One can easily construct an ordered vector space over $\mathbb{Q}$ containing two intervals that are not definably isomorphic to each other. For example, take the lexicographic product $\mathbb{R} \times \mathbb{Q}$, and compare the uncountable interval between the vectors $(0,0)$ and $(1,0)$ to the countable interval between the vectors $(0,0)$ and $(0,1)$. The two intervals in this example are not equinumerous in the first place: one cannot even have a bijection between them, much less a definable isomorphism.

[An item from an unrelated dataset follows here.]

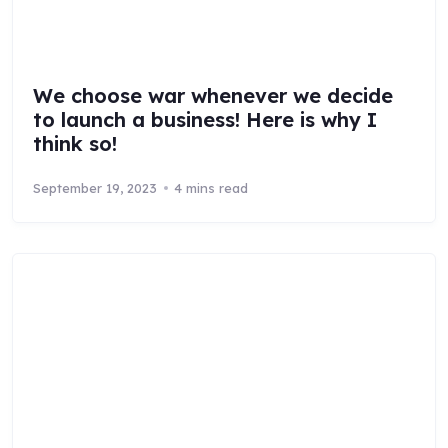
We choose war whenever we decide
to launch a business! Here is why I
think so!
September 19, 2023
4 mins read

Question: What's a good example of an ordered vector space structure over $\mathbb{Q}$ containing two equinumerous, but not definably isomorphic intervals? Preferably one that can be presented / explained easily to non-logicians (e.g. ideally not a Henkin construction).

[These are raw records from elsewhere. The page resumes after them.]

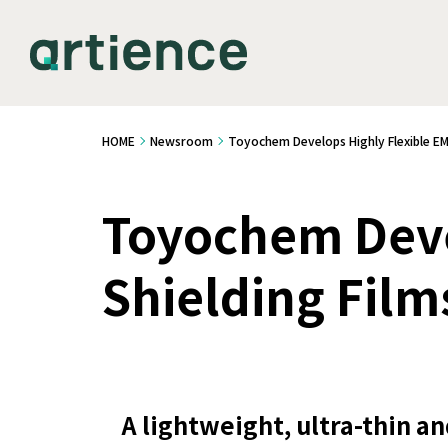
HOME
Newsroom
Toyochem Develops Highly Flexible EMI
Toyochem Deve
Shielding Film
A lightweight, ultra-thin an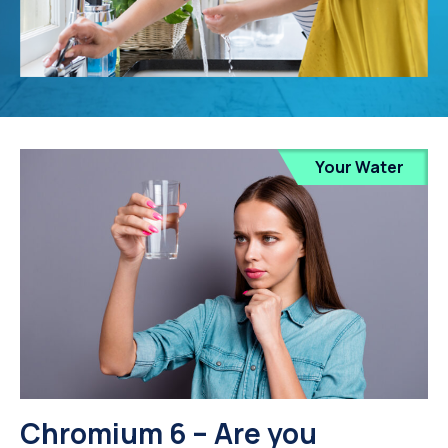
Your Water
Chromium 6 – Are you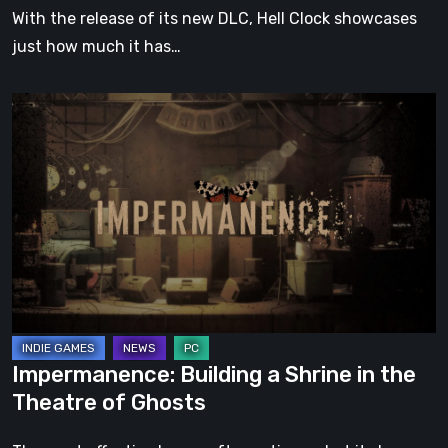
With the release of its new DLC, Hell Clock showcases
just how much it has…
Impermanence:
Building
a
Shrine
in
the
Theatre
of
Ghosts
Impermanence: Building a Shrine in the
Theatre of Ghosts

Note: It follows from the usual o-minimality results that such an isomorphism is piecewise affine, with finitely many pieces. One can have a definable isomorphism between two intervals even if one cannot have an affine isomorphism. For example, consider $\mathbb{Q}(\sqrt{2})$ as an ordered vector space over $\mathbb{Q}$. The intervals $(0,\sqrt{2})$ and $(0,1)$ have no affine isomorphism between them since $\sqrt{2}$ and $1$ are linearly independent over $\mathbb{Q}$, but one can still write down a piecewise affine definable isomorphism $f$ between the two intervals as follows.

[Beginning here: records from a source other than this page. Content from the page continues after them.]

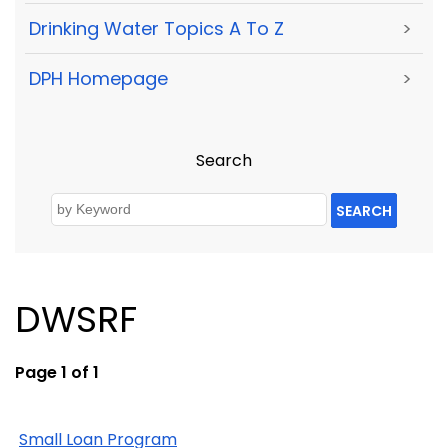
Drinking Water Topics A To Z
>
DPH Homepage
>
Search
SEARCH
DWSRF
Page 1 of 1
Small Loan Program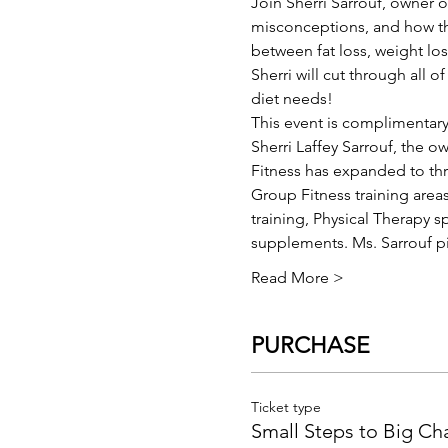
Join Sherri Sarrouf, owner 
misconceptions, and how the
between fat loss, weight los
Sherri will cut through all 
diet needs!
This event is complimentary
Sherri Laffey Sarrouf, the o
Fitness has expanded to thre
Group Fitness training are
training, Physical Therapy s
supplements. Ms. Sarrouf 
Read More >
PURCHASE
Ticket type
Small Steps to Big C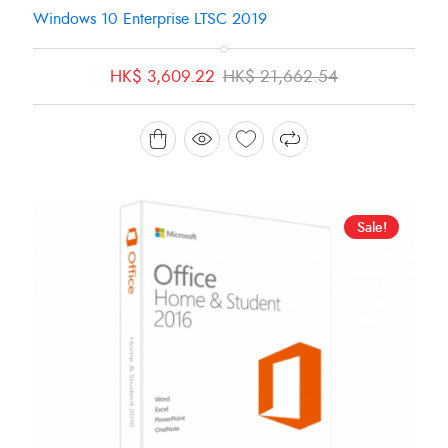
Windows 10 Enterprise LTSC 2019
Original
Current
HK$
3,609.22
HK$
21,662.54
price
price
was:
is:
HK$ 21,662.54.
HK$ 3,609.22.
Sale!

$$f(x) = \begin{cases} x & \text{ if } x \in (0,2-\sqrt{2})\\ \frac{1}{2}(x - 2 + \sqrt{2}) + 2 - \sqrt{2} & \text{ otherwise} \end{cases}$$
In $\mathbb{Q}^2$ ordered lexicographically, the intervals $((0,0),(0,1))$ and $((0,0),(1,0))$ are both countable, but there is no piecewise affine bijection between them (where piecewise means "with finitely many pieces").
To see this, suppose we have an affine map $A$ given by $$(x,y)\mapsto q(x,y)+(a,b) = (qx+a,qy+b).$$ Then for all $y$, $A(0,y) = (a,qy+b)$, so the first coordinate of the output of $A$ is constant on the entire interval $((0,0),(0,1))$. So a piecewise affine map (with finitely many pieces) only takes on finitely many first-coordinate output values on the interval $((0,0),(0,1))$, and thus it cannot be surjective onto $((0,0),(1,0))$.